Brevoort also introduced a Buddhist priest to represent the narrow-minded nobility and their hangers-on. In the opera, as in life, Lady Murasaki was a misfit among the nobility and ostracized due to her lower rank. She, in turn, rejected the lax morals of the courtiers and bristled at being tolerated only because of her writing skills. The priest treats her as a servant and is dismissive of her writing, but delights in reading about his fellow courtiers and their dalliances until he finds himself among her targets.

Wiancko’s score struck a balance between the sounds of traditional Japanese music and those of Western opera. The Japanese ensemble of koto, flutes, percussion and taiko was almost a character in itself, embodying the court in all its grandeur. As in traditional Japanese theater, the instruments set the mood and served to bridge the scenes. The strumming of the koto was beautiful, but the most visceral sounds were those of the taiko reverberating throughout Astor Court.

When the characters were singing, Wiancko employed more Western-sounding music. Puccini came to mind while listening to the soaring vocal lines, laden with emotion, that she composed for Lady Murasaki, and the antics of Genji and the priest had their antecedents in Turandot. Wiancko’s gift was the ability to merge the two worlds into a coherent whole that was exciting musically and dramatically. Credit in that regard also goes to conductor Geoffrey McDonald, who maintained balance and unity between the singers and instrumentalists.

As Lady Murasaki, mezzo-soprano Kristen Choi displayed thrilling high notes and a warm lower range. As an actress she was equally captivating, especially in the aria-like scenes where she does battle with her fate, and she was as visually compelling when kneeling at her writing desk as she was tearing through the courtyard in her flowing robes. I hope that I will be able to see her as Suzuki in Madama Butterfly next season at Opera Philadelphia.

Martin Bakari’s Genji, both imp and rogue, nonchalantly toted a large sack of fans that he had collected from women he had seduced. His burnished tenor was as endearing as his charm. I’ve heard Bakari on several occasions, and he is a wonderful performer who always delivers. However, this was my first time for John Noh, and I was very impressed by the dynamic young tenor. At times, I was only inches away from him, and his focus and intensity as a performer were amazing. I’ll be on the lookout for another chance to see him perform too.

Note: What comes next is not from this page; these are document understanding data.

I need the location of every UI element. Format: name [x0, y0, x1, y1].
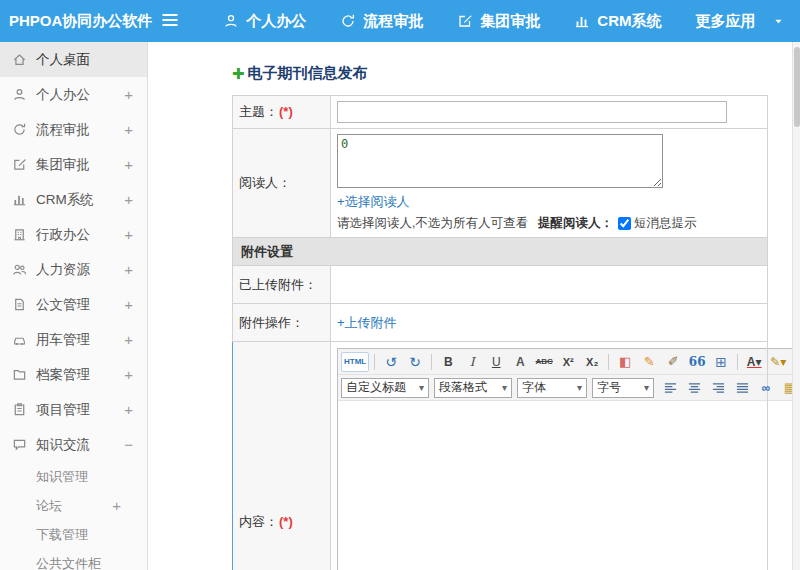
sidebar-item-project-mgmt[interactable]: 项目管理 +	[0, 392, 147, 427]
toolbar-separator	[737, 354, 738, 370]
add-icon: ✚	[232, 65, 245, 83]
car-icon	[12, 332, 27, 347]
sidebar-item-label: 集团审批	[36, 156, 124, 174]
expand-toggle[interactable]: +	[112, 497, 147, 514]
font-family-label: 字体	[522, 379, 546, 396]
sidebar-item-label: 知识交流	[36, 436, 124, 454]
align-justify-button[interactable]	[731, 378, 753, 398]
menu-icon[interactable]	[160, 10, 180, 32]
sidebar-item-archive-mgmt[interactable]: 档案管理 +	[0, 357, 147, 392]
expand-toggle[interactable]: +	[124, 86, 147, 103]
expand-toggle[interactable]: +	[124, 121, 147, 138]
undo-button[interactable]: ↺	[380, 352, 402, 372]
building-icon	[12, 227, 27, 242]
expand-toggle[interactable]: +	[124, 401, 147, 418]
nav-label: CRM系统	[597, 12, 661, 31]
collapse-toggle[interactable]: −	[124, 436, 147, 453]
align-left-button[interactable]	[659, 378, 681, 398]
format-brush-button[interactable]: ✎	[638, 352, 660, 372]
sidebar-item-label: 人力资源	[36, 261, 124, 279]
bar-chart-icon	[574, 13, 590, 29]
expand-toggle[interactable]: +	[124, 366, 147, 383]
sidebar-item-group-approval[interactable]: 集团审批 +	[0, 147, 147, 182]
nav-label: 集团审批	[480, 12, 540, 31]
nav-group-approval[interactable]: 集团审批	[440, 0, 557, 42]
select-readers-link[interactable]: +选择阅读人	[337, 194, 410, 209]
sidebar-item-workflow-approval[interactable]: 流程审批 +	[0, 112, 147, 147]
align-center-button[interactable]	[683, 378, 705, 398]
sidebar-item-label: 项目管理	[36, 401, 124, 419]
sidebar-item-personal-office[interactable]: 个人办公 +	[0, 77, 147, 112]
rich-text-editor: HTML ↺ ↻ B I U A ABC X² X₂ ◧	[337, 348, 800, 570]
align-center-icon	[687, 381, 702, 394]
sidebar-subitem-download-mgmt[interactable]: 下载管理	[0, 520, 147, 549]
scrollbar-thumb[interactable]	[794, 47, 800, 127]
folder-icon	[12, 367, 27, 382]
expand-toggle[interactable]: +	[124, 191, 147, 208]
expand-toggle[interactable]: +	[124, 156, 147, 173]
attachment-ops-label: 附件操作：	[239, 315, 304, 330]
table-button[interactable]: ⊞	[710, 352, 732, 372]
nav-workflow-approval[interactable]: 流程审批	[323, 0, 440, 42]
sidebar-subitem-knowledge-mgmt[interactable]: 知识管理	[0, 462, 147, 491]
paragraph-format-select[interactable]: 段落格式 ▾	[434, 378, 512, 398]
sidebar-item-knowledge-exchange[interactable]: 知识交流 −	[0, 427, 147, 462]
nav-label: 更多应用	[696, 12, 756, 31]
document-icon	[12, 297, 27, 312]
sidebar-item-vehicle-mgmt[interactable]: 用车管理 +	[0, 322, 147, 357]
expand-toggle[interactable]: +	[124, 331, 147, 348]
expand-toggle[interactable]: +	[124, 261, 147, 278]
nav-more-apps[interactable]: 更多应用	[679, 0, 800, 42]
font-family-select[interactable]: 字体 ▾	[517, 378, 587, 398]
remove-format-button[interactable]: ◧	[614, 352, 636, 372]
chevron-down-icon	[773, 16, 784, 27]
highlight-color-button[interactable]: ✎▾	[767, 352, 789, 372]
expand-toggle[interactable]: +	[124, 226, 147, 243]
readers-textarea[interactable]: 0	[337, 134, 663, 188]
font-size-label: 字号	[597, 379, 621, 396]
uploaded-files-area	[331, 266, 768, 304]
link-button[interactable]: ∞	[755, 378, 777, 398]
font-button[interactable]: A	[509, 352, 531, 372]
redo-button[interactable]: ↻	[404, 352, 426, 372]
sidebar-item-admin-office[interactable]: 行政办公 +	[0, 217, 147, 252]
readers-label: 阅读人：	[239, 175, 291, 190]
remind-readers-label: 提醒阅读人：	[538, 215, 613, 232]
nav-crm[interactable]: CRM系统	[557, 0, 678, 42]
subscript-button[interactable]: X₂	[581, 352, 603, 372]
strikethrough-button[interactable]: ABC	[533, 352, 555, 372]
html-source-button[interactable]: HTML	[341, 352, 369, 372]
editor-toolbar-row1: HTML ↺ ↻ B I U A ABC X² X₂ ◧	[338, 349, 800, 375]
expand-toggle[interactable]: +	[124, 296, 147, 313]
toolbar-separator	[374, 354, 375, 370]
toolbar-separator	[431, 354, 432, 370]
sidebar-item-hr[interactable]: 人力资源 +	[0, 252, 147, 287]
underline-button[interactable]: U	[485, 352, 507, 372]
editor-content-area[interactable]	[338, 401, 800, 570]
align-right-icon	[711, 381, 726, 394]
sidebar-item-personal-desktop[interactable]: 个人桌面	[0, 42, 147, 77]
sms-checkbox[interactable]	[618, 217, 631, 230]
sidebar-item-crm[interactable]: CRM系统 +	[0, 182, 147, 217]
italic-button[interactable]: I	[461, 352, 483, 372]
fill-color-button[interactable]: ✐	[662, 352, 684, 372]
sidebar-item-document-mgmt[interactable]: 公文管理 +	[0, 287, 147, 322]
upload-attachment-link[interactable]: +上传附件	[337, 315, 397, 330]
scrollbar[interactable]	[792, 42, 800, 570]
superscript-button[interactable]: X²	[557, 352, 579, 372]
font-color-button[interactable]: A▾	[743, 352, 765, 372]
form-row-content: 内容：(*) HTML ↺ ↻ B I U A ABC X²	[233, 342, 768, 570]
bold-button[interactable]: B	[437, 352, 459, 372]
font-size-select[interactable]: 字号 ▾	[592, 378, 654, 398]
app-title[interactable]: PHPOA协同办公软件	[0, 12, 152, 31]
nav-personal-office[interactable]: 个人办公	[206, 0, 323, 42]
editor-toolbar-row2: 自定义标题 ▾ 段落格式 ▾ 字体 ▾ 字号 ▾	[338, 375, 800, 401]
sidebar-subitem-public-file-cabinet[interactable]: 公共文件柜	[0, 549, 147, 570]
sms-label: 短消息提示	[634, 215, 697, 232]
align-right-button[interactable]	[707, 378, 729, 398]
blockquote-button[interactable]: 66	[686, 352, 708, 372]
subject-input[interactable]	[337, 101, 727, 123]
sidebar-item-label: 档案管理	[36, 366, 124, 384]
heading-select[interactable]: 自定义标题 ▾	[341, 378, 429, 398]
sidebar-subitem-forum[interactable]: 论坛 +	[0, 491, 147, 520]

After the opera, one could view The Tale of Genji: A Japanese Classic Illuminated, an exhibit that explores the work’s continuing influence on Japanese art. It features nearly 1000 years of Genji-related art ranging from paintings, calligraphy, silk robes, lacquerware and a palanquin for a shogun’s bride to popular art such as ukiyo-e prints and contemporary manga. On Site Opera productions always blend music and location to create fascinating and often challenging experiences. Murasaki’s Moon was exceptional, in that it afforded the opportunity for total immersion in the world of Lady Murasaki and her masterpiece, combining the new with the timeless.